Alan Joyce, Qantas Group CEO, highlighted passenger codeshare traffic as he declared on Thursday that Australia’s largest airline was back in the black after last year’s A$244 million loss, according to a Qantas statement.

Nicknamed ‘the flying kangaroo’, Qantas reported A$6 million net profit after tax for the 2012/2013 financial year. Underlying profit before tax increased from A$95 million to A$192 million.

The Australian financial year starts July 1 and ends June 30.

Since Qantas and Emirates tied up earlier under a codeshare agreement, Qantas has switched its European-bound hub from Singapore to Dubai.

Joyce stated codeshare bookings on the Emirates network are running at twice the level of previous Qantas alliance networks to Europe. He added that bookings on the Qantas Domestic network by Emirates passengers had increased around three times the amount of previous alliance members.

Qantas previously partnered with British Airways, Cathay Pacific, Air France, and Iberia.

Better than expected results at Australia’s largest airlines were largely driven by cost cutting measures and profits among three of its four major business segments, Joyce stated.

Qantas Domestic, Jetstar — the airline’s budget carrier — and Qantas Loyalty were profitable too.

Joyce reported that the airline maintained its 65 per cent share of the domestic market through Qantas Domestic and Jetstar. The two business segments had combined domestic earnings in excess of A$450 million.
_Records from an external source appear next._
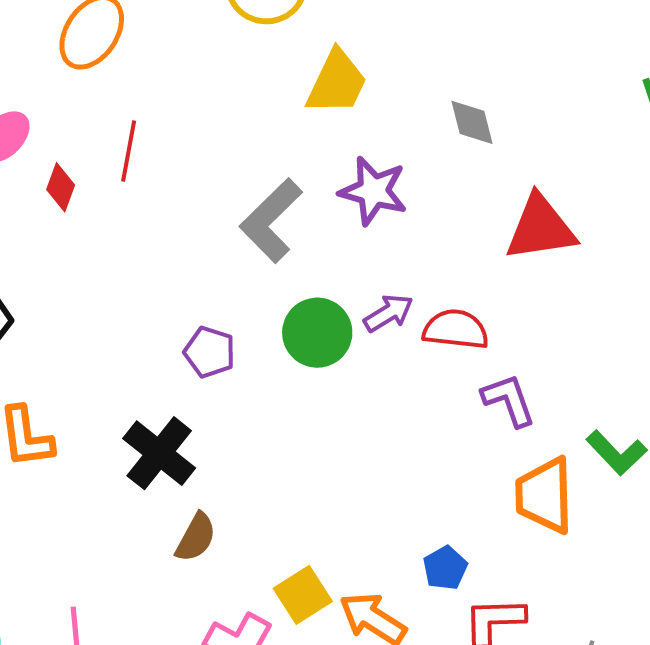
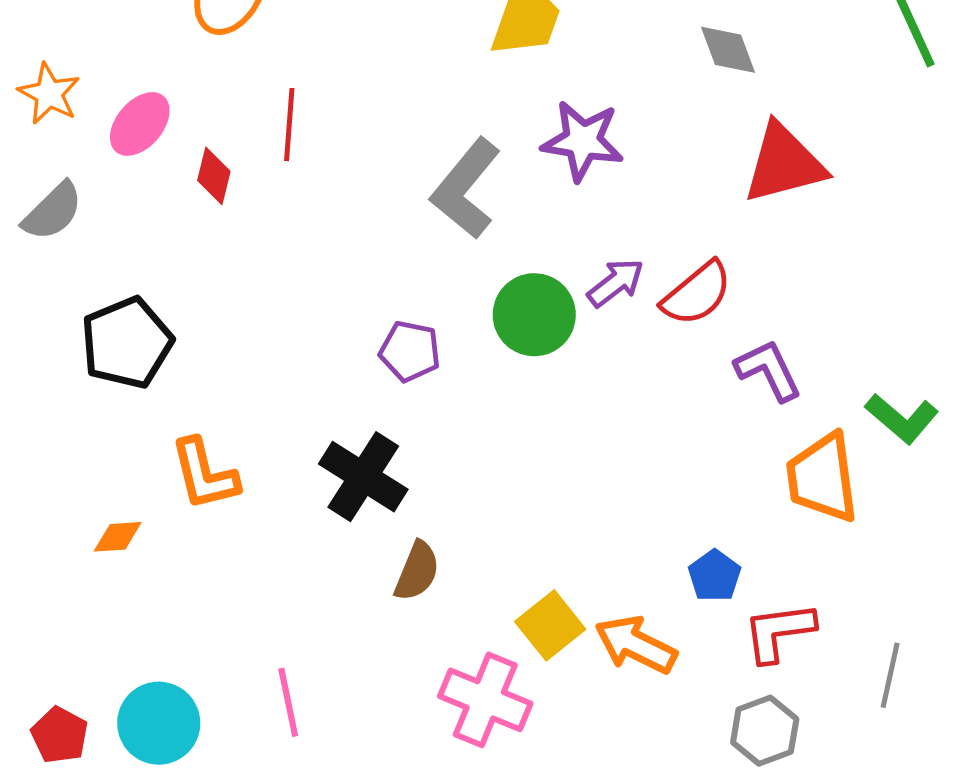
gray diamond: (472, 122) -> (728, 50), moved
red semicircle: (456, 329) -> (697, 294), turned 140

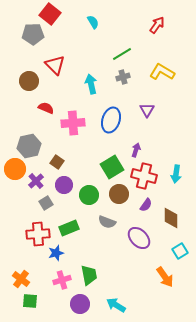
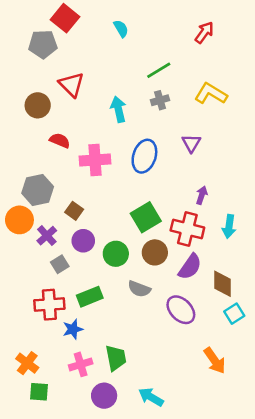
purple arrow: (136, 150) -> (202, 195), moved
purple semicircle: (146, 205) -> (190, 267), size x1.5
cyan square: (180, 251) -> (234, 314), moved

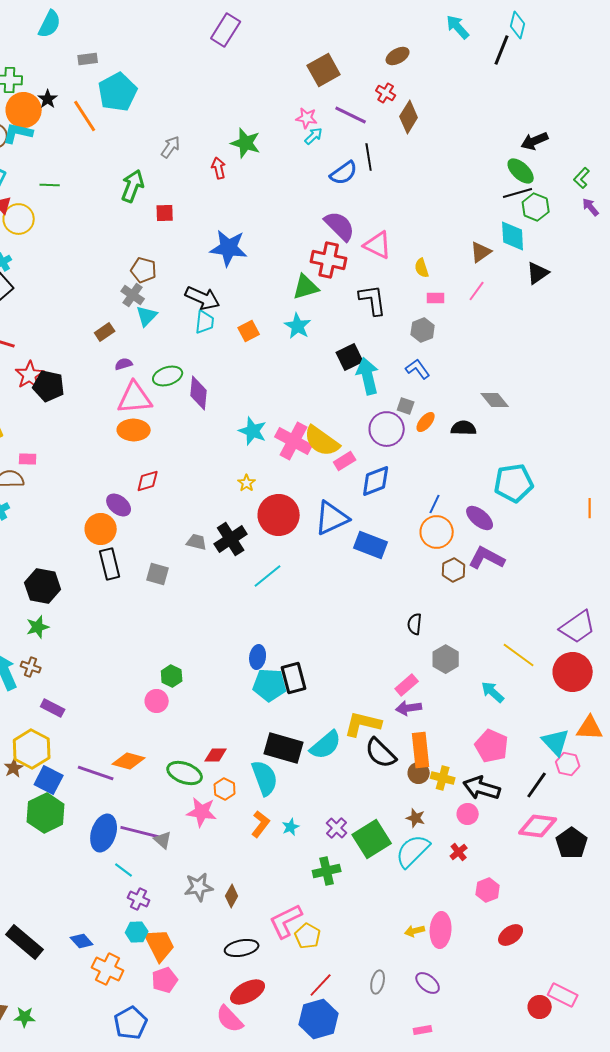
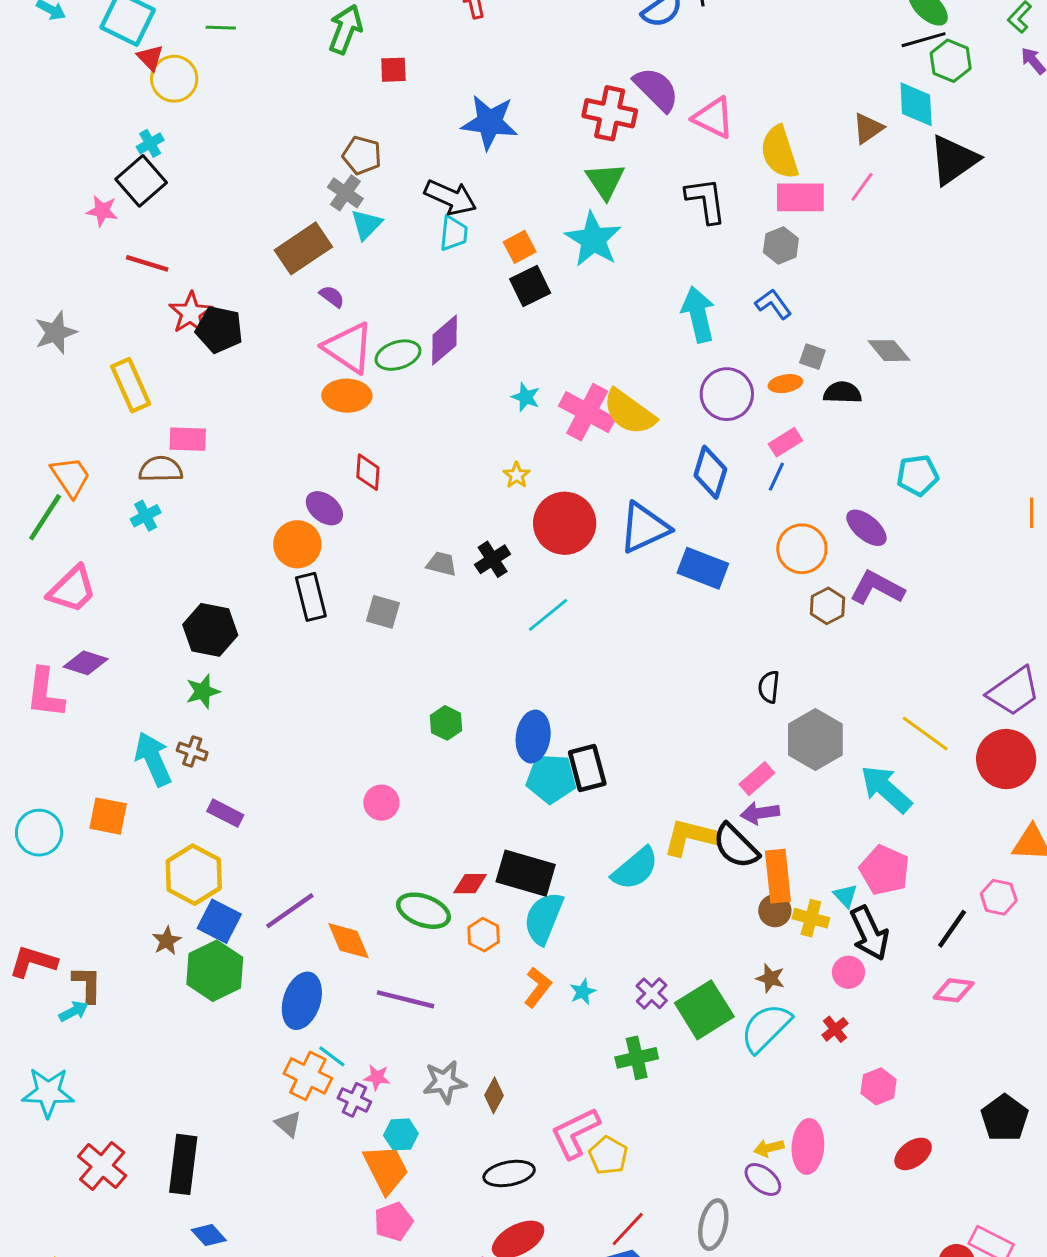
red cross: (329, 260) -> (610, 113), moved
yellow semicircle: (422, 268) -> (779, 152), size x1.8
black triangle: (538, 273) -> (954, 160), size x1.5
green triangle: (306, 287) -> (605, 181), turned -48
pink rectangle: (436, 298) -> (800, 197), size x1.8
cyan star: (298, 326) -> (593, 239), size x1.4
brown rectangle: (105, 332) -> (303, 248), size x1.8
black square: (350, 357) -> (530, 286), moved
purple semicircle: (124, 364) -> (332, 296), turned 54
green ellipse: (168, 376) -> (398, 355), moved
purple diamond: (199, 393) -> (445, 340), turned 44
pink triangle: (135, 398) -> (348, 348), turned 39
gray square: (406, 406) -> (812, 357), moved
orange ellipse: (426, 422) -> (785, 384), turned 40
cyan star: (253, 431) -> (526, 397), size x0.7
pink rectangle: (28, 459) -> (188, 439), size x1.4
pink rectangle: (345, 461) -> (785, 442), moved
red diamond: (148, 481) -> (368, 472), turned -70
blue diamond: (376, 481) -> (710, 472), turned -52
cyan pentagon: (514, 483) -> (918, 475), size x0.7
blue line: (435, 504) -> (776, 477), moved
black cross: (231, 539) -> (493, 559), size x0.7
blue ellipse: (258, 657) -> (533, 736), size x1.4
gray hexagon: (446, 659) -> (815, 739), size x1.4
green hexagon: (172, 676) -> (446, 723), moved
cyan arrow: (493, 692) -> (886, 789), size x1.5
cyan triangle: (556, 742) -> (845, 896), moved, size x0.6
black rectangle: (284, 748) -> (526, 873), moved
black semicircle: (381, 753) -> (736, 846), moved
orange diamond: (129, 761) -> (348, 941), moved, turned 52
brown star: (14, 768) -> (167, 941), moved
purple line: (96, 773) -> (290, 911), turned -54
cyan semicircle: (265, 778) -> (544, 918), turned -138
black arrow: (482, 788) -> (869, 933), turned -132
pink star: (202, 812) -> (377, 1077), moved, size x0.6
pink diamond: (538, 826) -> (954, 990), size x0.7
purple line: (140, 832) -> (405, 999), moved
gray triangle: (163, 840) -> (288, 1124), moved
black pentagon: (572, 843) -> (1005, 1118), moved
cyan hexagon: (137, 932) -> (401, 1134), moved
blue diamond: (82, 941) -> (209, 1235), moved
black rectangle: (25, 942) -> (183, 1164), turned 57
orange cross: (108, 969) -> (308, 1076), moved
gray ellipse: (378, 982) -> (713, 1225), size x1.4
purple ellipse: (428, 983) -> (763, 1179), moved

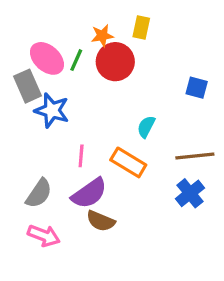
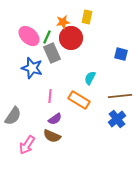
gray rectangle: (27, 86) -> (52, 53), moved
gray semicircle: (39, 193) -> (13, 116), moved
purple semicircle: (89, 193) -> (55, 119), size x0.6
brown semicircle: (101, 221) -> (52, 136), moved
pink arrow: (44, 236) -> (27, 145), turned 102

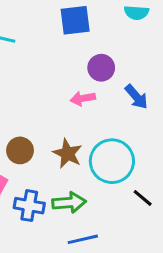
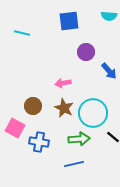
pink arrow: (83, 98) -> (63, 83), moved
green arrow: (69, 203) -> (79, 139), moved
Qantas Domestic underlying earnings before interest and taxes (EBIT) was down 21 per cent to A$365 million.

Qantas International recorded an underlying EBIT loss of $246 million — nearly half the loss reported in 2012.


Turnaround plan

Joyce stated the airline was two years into its five-year turnaround plan to make Qantas International profitable.

“The Emirates partnership is the latest and most important element of this strategy,” he stated.

Daniel Tsang, Founder and Chief Analyst at Hong Kong-based aviation consultancy, Aspire Aviation, said the Emirates alliance gave Qantas one-stop access to more than 30 destinations across Europe.

“Through Qantas, Emirates has access to 55 domestic destinations with close to 5,000 weekly fights,” Tsang told Gulf News.

He added that better than expected results and the 50 per cent reduction of losses in Qantas International showed the strength of the new alliance.

The Emirates-Qantas pact is a game changer, he said.

Meanwhile, Rico Merkert, Senior Lecturer in Aviation Management at the University of Sydney Business School, said it was too early to judge the financial contribution of Emirates to Qantas. “However, it is clear that the alliance was improving passenger numbers,” he said, adding that the Emirates partnership would continue to provide Qantas with leverage.

Emirates drove a 50 per cent surge in frequent flyer redemptions on partner airlines in the last quarter of the 2012/2013 financial year, Joyce stated, adding that almost half a million Qantas customers have travelled through Dubai so far.